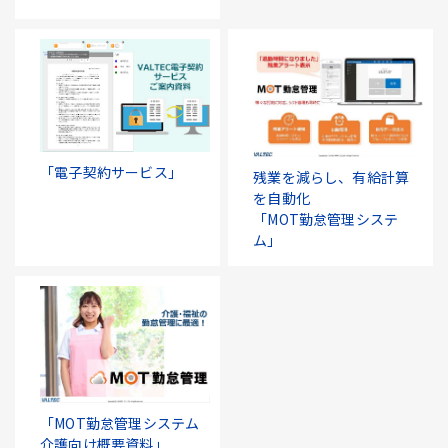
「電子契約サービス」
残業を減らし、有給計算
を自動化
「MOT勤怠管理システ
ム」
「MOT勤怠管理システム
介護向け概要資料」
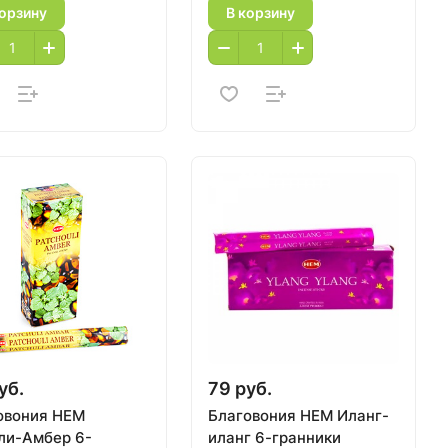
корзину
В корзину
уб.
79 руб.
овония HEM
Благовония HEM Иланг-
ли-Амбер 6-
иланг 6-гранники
++++++++
**What is required**.
All of the records should be set down exactly, minus the pictures they hold.

**Exercise result**.
「電子契約サービス」
残業を減らし、有給計算
を自動化
「MOT勤怠管理システ
ム」
「MOT勤怠管理システム
介護向け概要資料」
корзину
В корзину
уб.
79 руб.
овония HEM
Благовония HEM Иланг-
ли-Амбер 6-
иланг 6-гранники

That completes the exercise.